Your assignment:
All lines from the top of the records below through the line holding "seguro de vida de", and only those, should be printed exactly, minus the pictures.

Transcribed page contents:
--- START ---

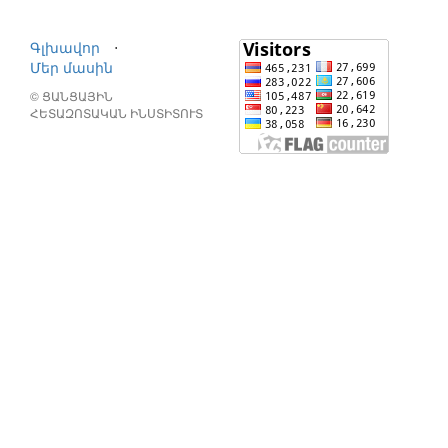
Գլխավոր
⋅
Մեր մասին
© ՑԱՆՑԱՅԻՆ
ՀԵՏԱԶՈՏԱԿԱՆ ԻՆՍՏԻՏՈՒՏ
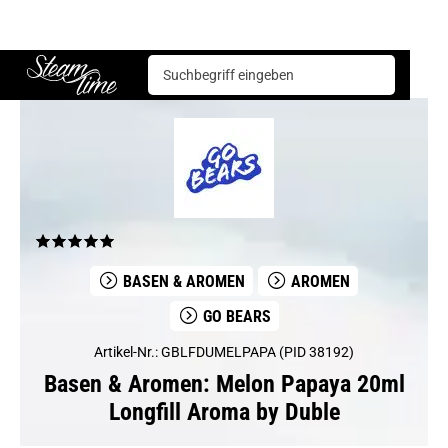
Basen & Aromen
Aromen
Go Bears
Melon Papaya 20ml Longfill Aroma by Duble
Steam time
BASEN & AROMEN
AROMEN
GO BEARS
Artikel-Nr.: GBLFDUMELPAPA (PID 38192)
Basen & Aromen: Melon Papaya 20ml
Longfill Aroma by Duble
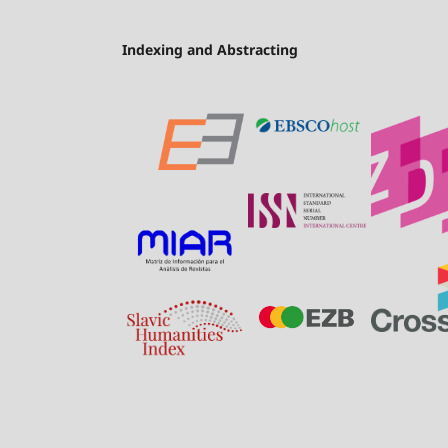
Indexing and Abstracting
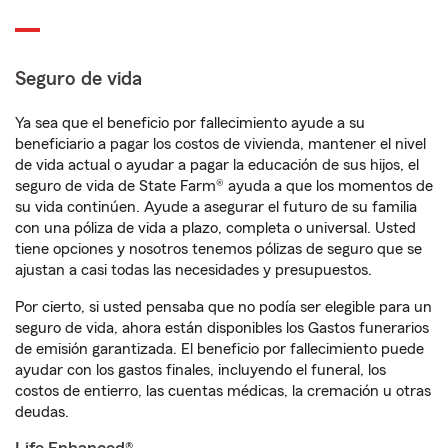
Seguro de vida
Ya sea que el beneficio por fallecimiento ayude a su
beneficiario a pagar los costos de vivienda, mantener el nivel
de vida actual o ayudar a pagar la educación de sus hijos, el
seguro de vida de State Farm® ayuda a que los momentos de
su vida continúen. Ayude a asegurar el futuro de su familia
con una póliza de vida a plazo, completa o universal. Usted
tiene opciones y nosotros tenemos pólizas de seguro que se
ajustan a casi todas las necesidades y presupuestos.
Por cierto, si usted pensaba que no podía ser elegible para un
seguro de vida, ahora están disponibles los Gastos funerarios
de emisión garantizada. El beneficio por fallecimiento puede
ayudar con los gastos finales, incluyendo el funeral, los
costos de entierro, las cuentas médicas, la cremación u otras
deudas.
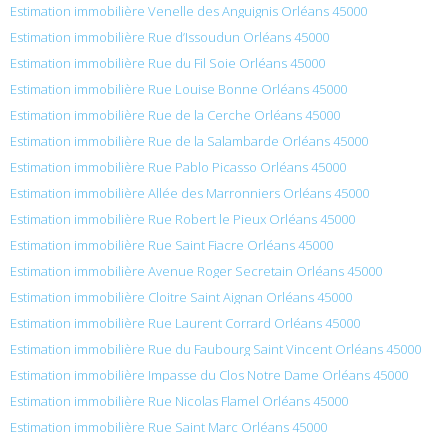
Estimation immobilière Venelle des Anguignis Orléans 45000
Estimation immobilière Rue d’Issoudun Orléans 45000
Estimation immobilière Rue du Fil Soie Orléans 45000
Estimation immobilière Rue Louise Bonne Orléans 45000
Estimation immobilière Rue de la Cerche Orléans 45000
Estimation immobilière Rue de la Salambarde Orléans 45000
Estimation immobilière Rue Pablo Picasso Orléans 45000
Estimation immobilière Allée des Marronniers Orléans 45000
Estimation immobilière Rue Robert le Pieux Orléans 45000
Estimation immobilière Rue Saint Fiacre Orléans 45000
Estimation immobilière Avenue Roger Secretain Orléans 45000
Estimation immobilière Cloitre Saint Aignan Orléans 45000
Estimation immobilière Rue Laurent Corrard Orléans 45000
Estimation immobilière Rue du Faubourg Saint Vincent Orléans 45000
Estimation immobilière Impasse du Clos Notre Dame Orléans 45000
Estimation immobilière Rue Nicolas Flamel Orléans 45000
Estimation immobilière Rue Saint Marc Orléans 45000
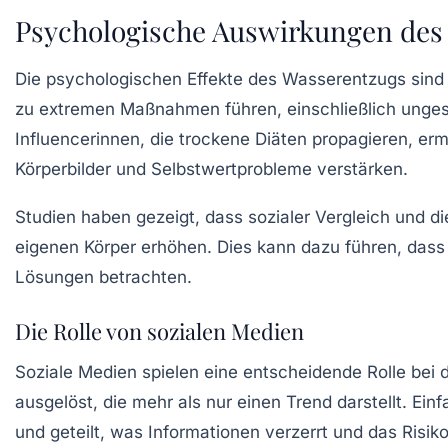
Psychologische Auswirkungen des
Die psychologischen Effekte des Wasserentzugs sind
zu extremen Maßnahmen führen, einschließlich unge
Influencerinnen, die trockene Diäten propagieren, e
Körperbilder und Selbstwertprobleme verstärken.
Studien haben gezeigt, dass sozialer Vergleich und die
eigenen Körper erhöhen. Dies kann dazu führen, da
Lösungen betrachten.
Die Rolle von sozialen Medien
Soziale Medien spielen eine entscheidende Rolle bei 
ausgelöst, die mehr als nur einen Trend darstellt. E
und geteilt, was Informationen verzerrt und das Risiko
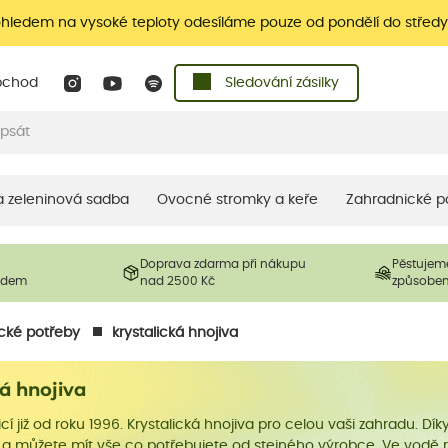
ohledem na vysoké teploty odesíláme pouze od pondělí do středy
bchod
Sledování zásilky
 a zeleninová sadba
Ovocné stromky a keře
Zahradnické p
Doprava zdarma při nákupu
Pěstujem
ladem
nad 2500 Kč
způsobe
cké potřeby
krystalická hnojiva
á hnojiva
icí již od roku 1996. Krystalická hnojiva pro celou vaši zahradu. D
a můžete mít vše co potřebujete od stejného výrobce. Ve vodě roz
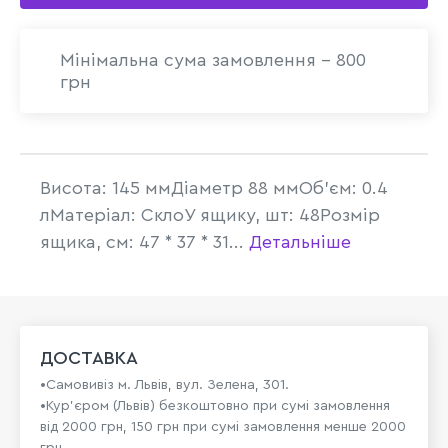
Мінімальна сума замовлення - 800
грн
Висота: 145 ммДіаметр 88 ммОб'єм: 0.4
лМатеріал: СклоУ ящику, шт: 48Розмір
ящика, см: 47 * 37 * 31...
Детальніше
ДОСТАВКА
•Самовивіз м. Львів, вул. Зелена, 301.
•Кур'єром (Львів) безкоштовно при сумі замовлення
від 2000 грн, 150 грн при сумі замовлення менше 2000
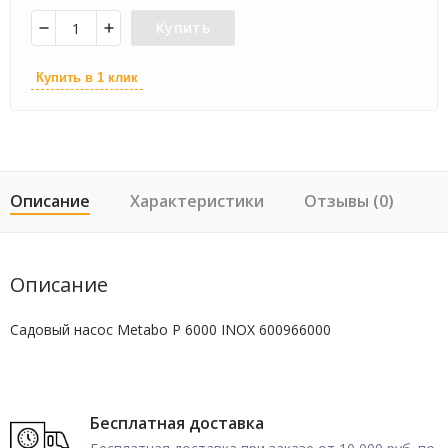
Купить
Купить в 1 клик
Описание
Характеристики
Отзывы (0)
Описание
Садовый насос Metabo P 6000 INOX 600966000
Бесплатная доставка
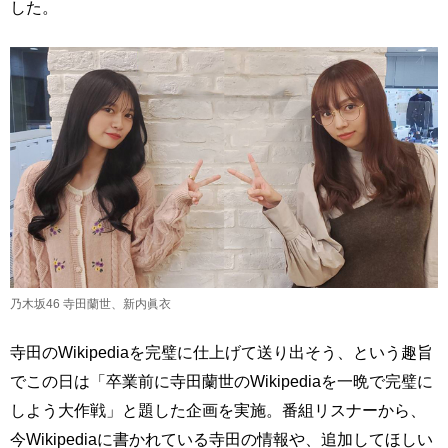
した。
乃木坂46 寺田蘭世、新内眞衣
寺田のWikipediaを完璧に仕上げて送り出そう、という趣旨
でこの日は「卒業前に寺田蘭世のWikipediaを一晩で完璧に
しよう大作戦」と題した企画を実施。番組リスナーから、
今Wikipediaに書かれている寺田の情報や、追加してほしい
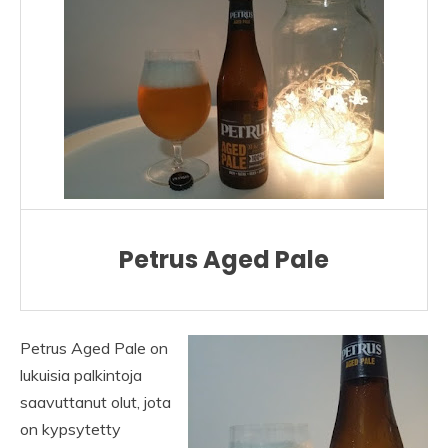
Petrus Aged Pale
Petrus Aged Pale on
lukuisia palkintoja
saavuttanut olut, jota
on kypsytetty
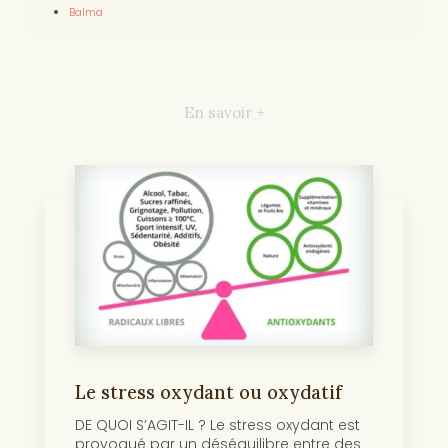
Balma
En savoir +
Le stress oxydant ou oxydatif
DE QUOI S’AGIT-IL ? Le stress oxydant est
provoqué par un déséquilibre entre des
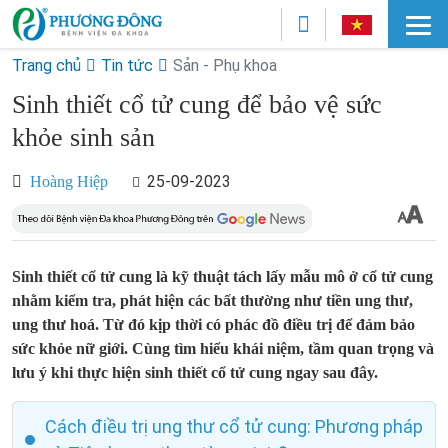
Trang chủ
Tin tức
Sản - Phụ khoa
Sinh thiết cổ tử cung để bảo vệ sức
khỏe sinh sản
25-09-2023
Hoàng Hiệp
Sinh thiết cổ tử cung là kỹ thuật tách lấy mẫu mô ở cổ tử cung
nhằm kiểm tra, phát hiện các bất thường như tiền ung thư,
ung thư hoá. Từ đó kịp thời có phác đồ điều trị để đảm bảo
sức khỏe nữ giới. Cùng tìm hiểu khái niệm, tầm quan trọng và
lưu ý khi thực hiện sinh thiết cổ tử cung ngay sau đây.
Cách điều trị ung thư cổ tử cung: Phương pháp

--- END ---

Response to this task:
Գլխավոր
⋅
Մեր մասին
© ՑԱՆՑԱՅԻՆ
ՀԵՏԱԶՈՏԱԿԱՆ ԻՆՍՏԻՏՈՒՏ
Basen & Aromen
Aromen
Go Bears
Melon Papaya 20ml Longfill Aroma by Duble
Steam time
BASEN & AROMEN
AROMEN
GO BEARS
Artikel-Nr.: GBLFDUMELPAPA (PID 38192)
Basen & Aromen: Melon Papaya 20ml
Longfill Aroma by Duble
Indexing and Abstracting
Seguro de vida
Ya sea que el beneficio por fallecimiento ayude a su
beneficiario a pagar los costos de vivienda, mantener el nivel
de vida actual o ayudar a pagar la educación de sus hijos, el
seguro de vida de State Farm® ayuda a que los momentos de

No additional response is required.